While your post will undoubtedly get a dozen or so thumbs down from various ID's(one person), I listened to the Cowen conference, and Lewis said that arikace will be used on a compassionate use basis for NTM sometime around mid year. The guidelines for a drug beng used for compassionate use are very similar to those you just posted for accelerated approval.
Expanded access, sometimes called "compassionate use," is the use of an investigational drug outside of a clinical trial to treat a patient with a serious or immediately life-threatening disease or condition who has no comparable or satisfactory alternative treatment options.
For anybody who isn't familiar with the distinction between a surrogate endpoint and a medical endpoint -
A study of the effect upon a medical endpoint in the CF patient population might have entailed treating 150 patients with Tobi and 150 patients with Arikace for the rest of their lives - and then determining if the patients on Arikace lived longer.

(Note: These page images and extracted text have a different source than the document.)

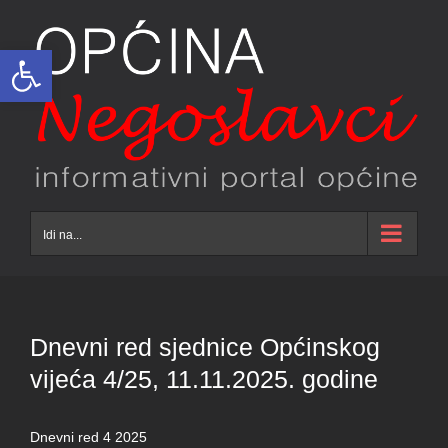
Skip
to
Open toolbar
content
Idi na...
Dnevni red sjednice Općinskog
vijeća 4/25, 11.11.2025. godine
Dnevni red 4 2025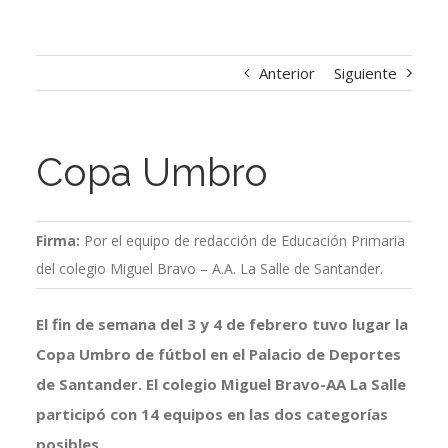
Anterior
Siguiente
Copa Umbro
Firma:
Por el equipo de redacción de Educación Primaria
del colegio Miguel Bravo – A.A. La Salle de Santander.
El fin de semana del 3 y 4 de febrero tuvo lugar la
Copa Umbro de fútbol en el Palacio de Deportes
de Santander. El colegio Miguel Bravo-AA La Salle
participó con 14 equipos en las dos categorías
posibles.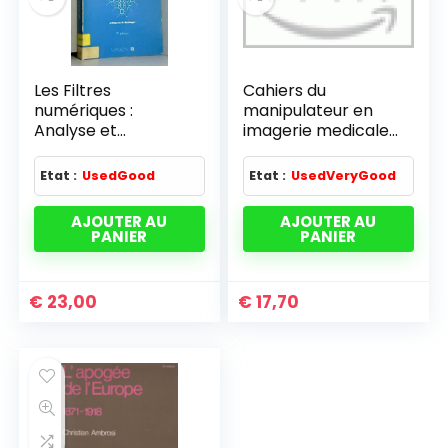
Les Filtres
Cahiers du
numériques :
manipulateur en
Analyse et
imagerie medicale
synthèse des filtres
n1 : le thorax
unidimensionnels
Etat :
UsedGood
Etat :
UsedVeryGood
(Collection
technique et
AJOUTER AU
AJOUTER AU
scientifique des
PANIER
PANIER
télécommunication
s)
€
23,00
€
17,70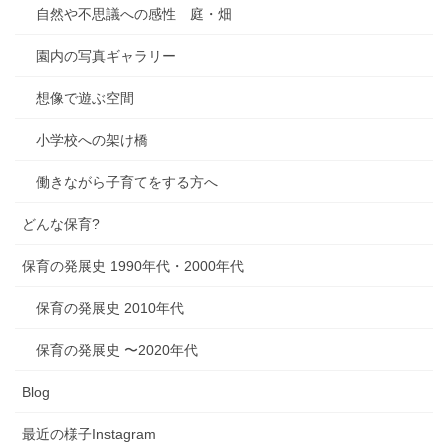
自然や不思議への感性 庭・畑
園内の写真ギャラリー
想像で遊ぶ空間
小学校への架け橋
働きながら子育てをする方へ
どんな保育?
保育の発展史 1990年代・2000年代
保育の発展史 2010年代
保育の発展史 〜2020年代
Blog
最近の様子Instagram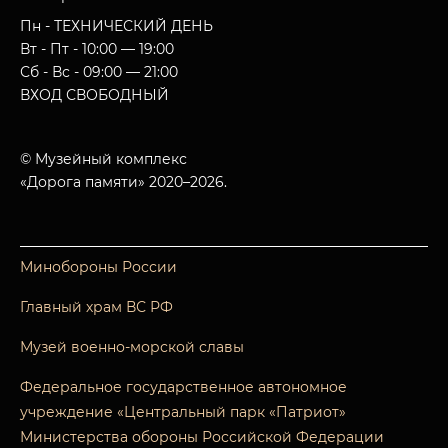
Пн - ТЕХНИЧЕСКИЙ ДЕНЬ
Вт - Пт - 10:00 — 19:00
Сб - Вс - 09:00 — 21:00
ВХОД СВОБОДНЫЙ
© Музейный комплекс
«Дорога памяти» 2020–2026.
Минобороны России
Главный храм ВС РФ
Музей военно-морской славы
Федеральное государственное автономное
учреждение «Центральный парк «Патриот»
Министерства обороны Российской Федерации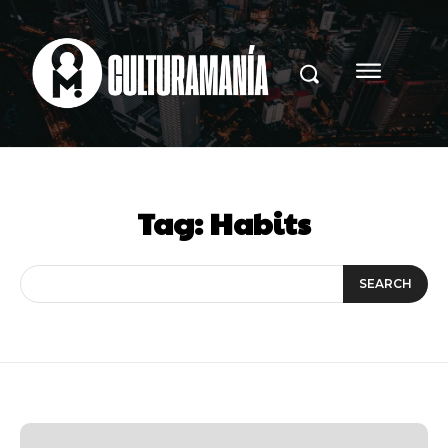
Tag:
Habits
SEARCH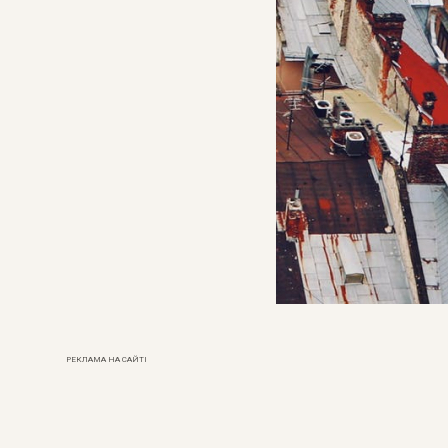
РЕКЛАМА НА САЙТІ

Clearly a short-cut was preferable.
If a drug has a modest effect upon the rate of deterioration in FEV-1, that in itself doesn't translate to an improvement in the patient's health. Lung capacity could still be gradually deteriorating, but more slowly. However, if a drug does meet that surrogate endpoint it is considered by the FDA as reasonably likely to prolong the lives of CF patients (a medical endpoint).

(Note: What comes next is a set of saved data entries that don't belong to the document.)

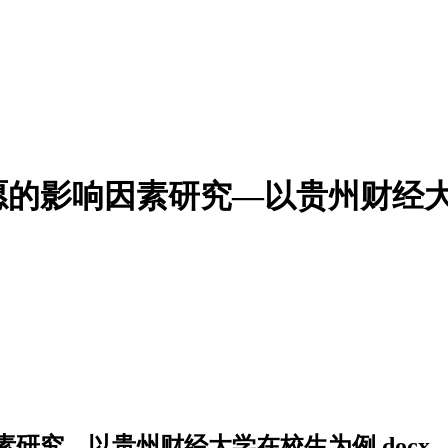
的影响因素研究—以贵州财经大学
研究—以贵州财经大学在校生为例.docx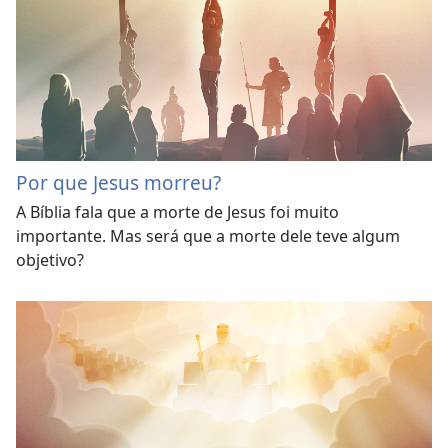
Por que Jesus morreu?
A Bíblia fala que a morte de Jesus foi muito
importante. Mas será que a morte dele teve algum
objetivo?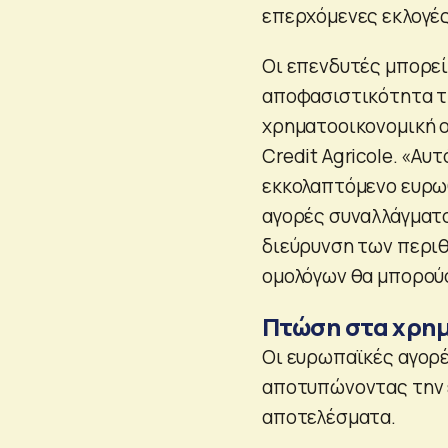
επερχόμενες εκλογές
Οι επενδυτές μπορεί
αποφασιστικότητα τ
χρηματοοικονομική ο
Credit Agricole. «Α
εκκολαπτόμενο ευρωθε
αγορές συναλλάγματο
διεύρυνση των περι
ομολόγων θα μπορούσ
Πτώση στα χρη
Οι ευρωπαϊκές αγορέ
αποτυπώνοντας την 
αποτελέσματα.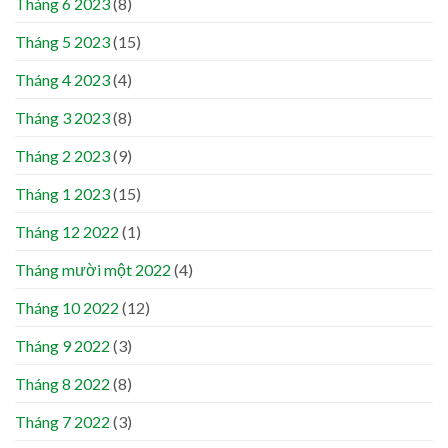
Tháng 6 2023
(8)
Tháng 5 2023
(15)
Tháng 4 2023
(4)
Tháng 3 2023
(8)
Tháng 2 2023
(9)
Tháng 1 2023
(15)
Tháng 12 2022
(1)
Tháng mười một 2022
(4)
Tháng 10 2022
(12)
Tháng 9 2022
(3)
Tháng 8 2022
(8)
Tháng 7 2022
(3)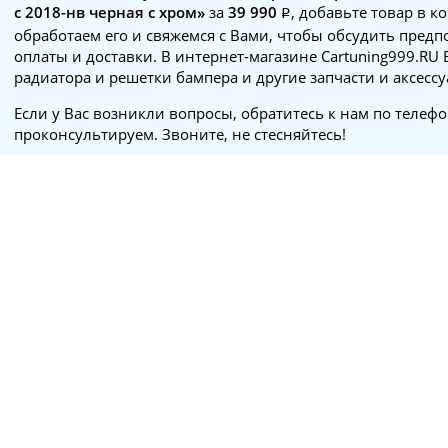
с 2018-нв черная с хром»
за
39 990
, добавьте товар в к
обработаем его и свяжемся с Вами, чтобы обсудить пред
оплаты и доставки. В интернет-магазине Cartuning999.RU
радиатора и решетки бампера и другие запчасти и аксес
Если у Вас возникли вопросы, обратитесь к нам по телеф
проконсультируем. Звоните, не стесняйтесь!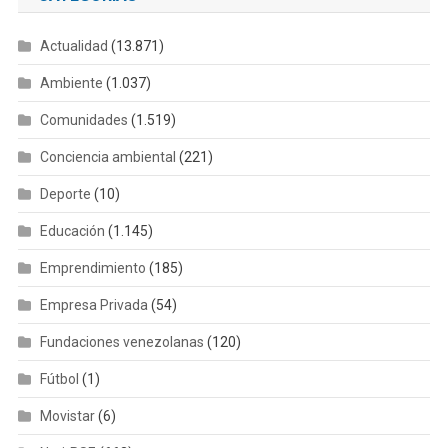
Actualidad
(13.871)
Ambiente
(1.037)
Comunidades
(1.519)
Conciencia ambiental
(221)
Deporte
(10)
Educación
(1.145)
Emprendimiento
(185)
Empresa Privada
(54)
Fundaciones venezolanas
(120)
Fútbol
(1)
Movistar
(6)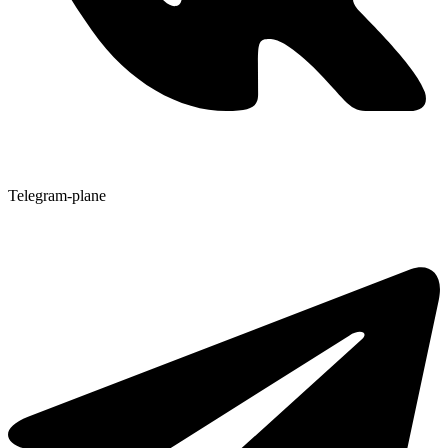
Telegram-plane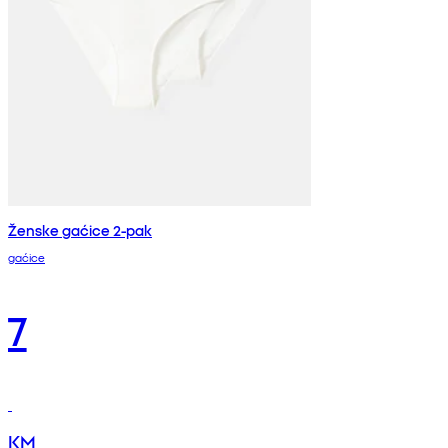
Ženske gaćice 2-pak
gaćice
7
KM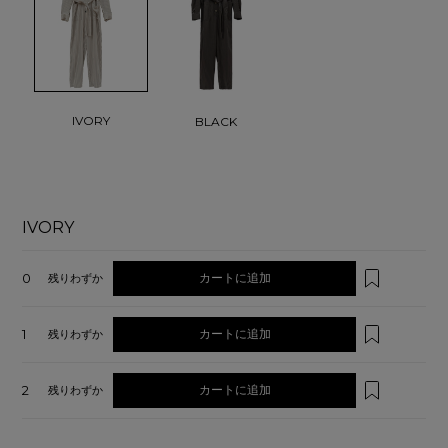
IVORY
BLACK
IVORY
0
カートに追加
残りわずか
1
カートに追加
残りわずか
2
カートに追加
残りわずか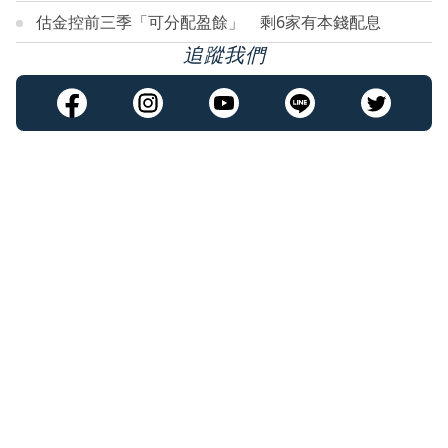
估金控前三季「可分配盈餘」 剩6家有本錢配息
追蹤我們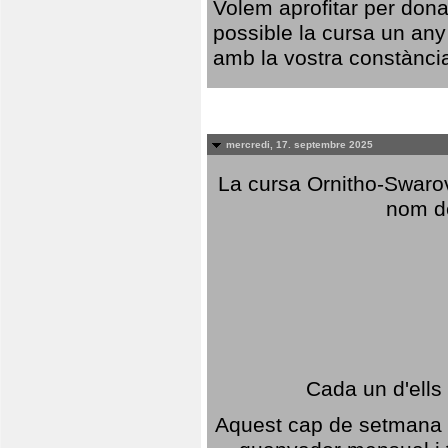
Volem aprofitar per dona
possible la cursa un any
amb la vostra constància,
mercredi, 17. septembre 2025
La cursa Ornitho-Swarovs
nom d
Cada un d'ells
Aquest cap de setmana 1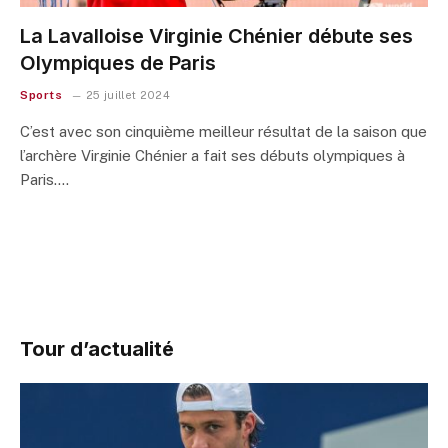
La Lavalloise Virginie Chénier débute ses
Olympiques de Paris
Sports
25 juillet 2024
C’est avec son cinquième meilleur résultat de la saison que
l’archère Virginie Chénier a fait ses débuts olympiques à
Paris.…
Tour d’actualité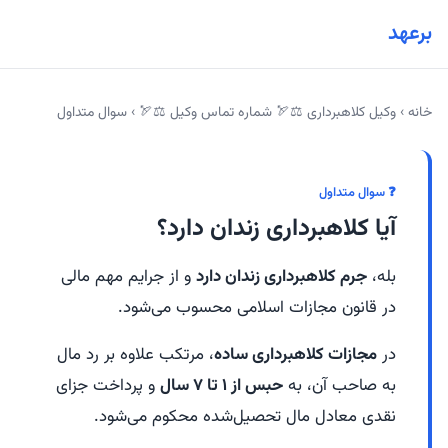
برعهد
خانه
›
وکیل کلاهبرداری ⚖️🏹 شماره تماس وکیل ⚖️🏹
›
سوال متداول
❓ سوال متداول
آیا کلاهبرداری زندان دارد؟
بله،
جرم کلاهبرداری زندان دارد
و از جرایم مهم مالی
در قانون مجازات اسلامی محسوب می‌شود.
در
مجازات کلاهبرداری ساده
، مرتکب علاوه بر رد مال
به صاحب آن، به
حبس از ۱ تا ۷ سال
و پرداخت جزای
نقدی معادل مال تحصیل‌شده محکوم می‌شود.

The new legislation specifically identifies four gram-negative pathogens which have developed multi-drug resistant strains with the potential to pose a serious threat to public health. Pseudomonas is one, but all four are pathogens for which the FDA has already approved amikacin as a therapy.

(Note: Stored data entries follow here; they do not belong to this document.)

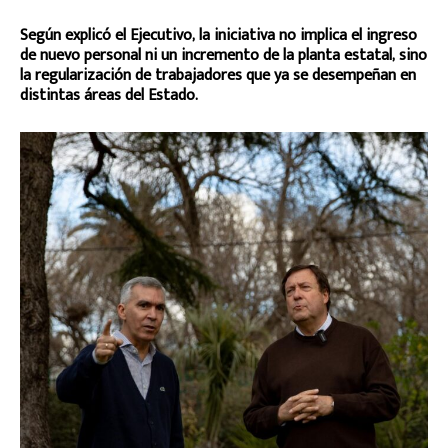
Según explicó el Ejecutivo, la iniciativa no implica el ingreso
de nuevo personal ni un incremento de la planta estatal, sino
la regularización de trabajadores que ya se desempeñan en
distintas áreas del Estado.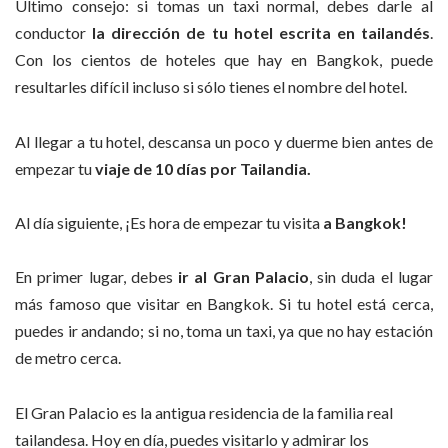
Último consejo: si tomas un taxi normal, debes darle al
conductor
la dirección de tu hotel escrita en tailandés
.
Con los cientos de hoteles que hay en Bangkok, puede
resultarles difícil incluso si sólo tienes el nombre del hotel.
Al llegar a tu hotel, descansa un poco y duerme bien antes de
empezar tu
viaje de 10 días por Tailandia.
Al día siguiente, ¡Es hora de empezar tu visita
a Bangkok!
En primer lugar, debes
ir al Gran Palacio
, sin duda el lugar
más famoso que visitar en Bangkok. Si tu hotel está cerca,
puedes ir andando; si no, toma un taxi, ya que no hay estación
de metro cerca.
El Gran Palacio es la antigua residencia de la familia real
tailandesa. Hoy en día, puedes visitarlo y admirar los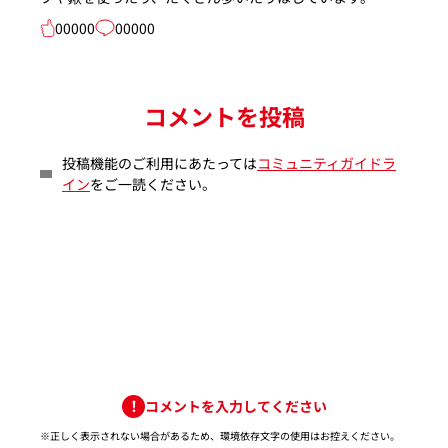
00000
00000
コメントを投稿
投稿機能のご利用にあたっては
コミュニティガイドラ
イン
をご一読ください。
コメントを入力してください
※正しく表示されない場合があるため、環境依存文字の使用はお控えください。​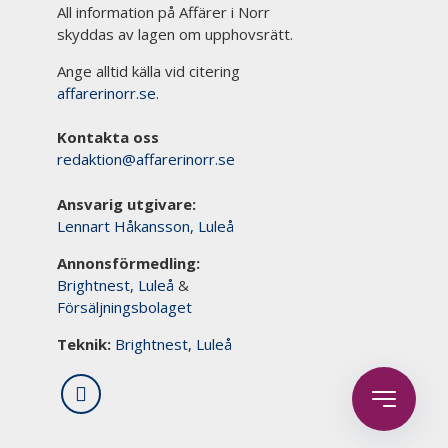
All information på Affärer i Norr
skyddas av lagen om upphovsrätt.
Ange alltid källa vid citering
affarerinorr.se
.
Kontakta oss
redaktion@affarerinorr.se
Ansvarig utgivare:
Lennart Håkansson, Luleå
Annonsförmedling:
Brightnest, Luleå
&
Försäljningsbolaget
Teknik:
Brightnest, Luleå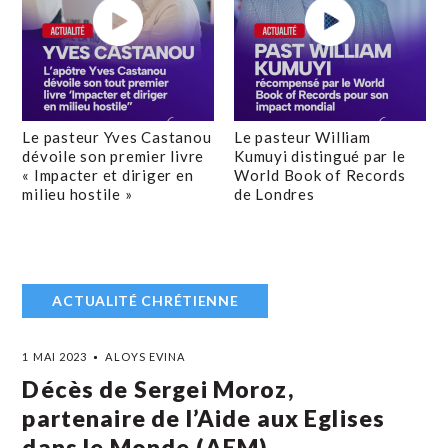
Le pasteur Yves Castanou
Le pasteur William
dévoile son premier livre
Kumuyi distingué par le
« Impacter et diriger en
World Book of Records
milieu hostile »
de Londres
ACTUALITÉ CHRÉTIENNE
1 MAI 2023
ALOYS EVINA
Décès de Sergei Moroz,
partenaire de l’Aide aux Eglises
dans le Monde (AEM)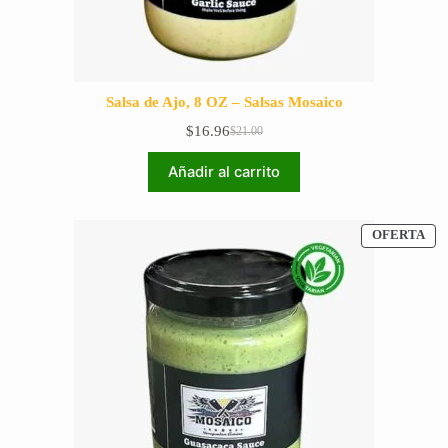
Salsa de Ajo, 8 OZ – Salsas Mosaico
$
16.96
$
21.00
El
El
precio
precio
Añadir al carrito
original
actual
era:
es:
$21.00.
$16.96.
PR
OFERTA
EN
OF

The FDA could simply use the current Arikace clinical trial to approve Arikace only for CF. Insmed could then initiate four additional programs, to determine the potential of Arikace to control infection by each of those pathogens in the wider patient population.
Alternatively - if Arikace meets surrogate endpoints in the CF clinical trial such as "Change in density in Pseudomonas aeruginosa in sputum", the FDA could consider it reasonably likely that Arikace would prolong the life of any patient seriously ill with an amikacin-susceptible gram-negative pulmonary infection.
A high priority in countering the threat to public health posed by the proliferation of drug-resistant strains is to eradicate an infection as quickly as possible once antibiotic treatment is initiated. Arikace seems likely to eradicate pulmonary infection by amikacin-susceptible pathogens far more quickly than is currently possible.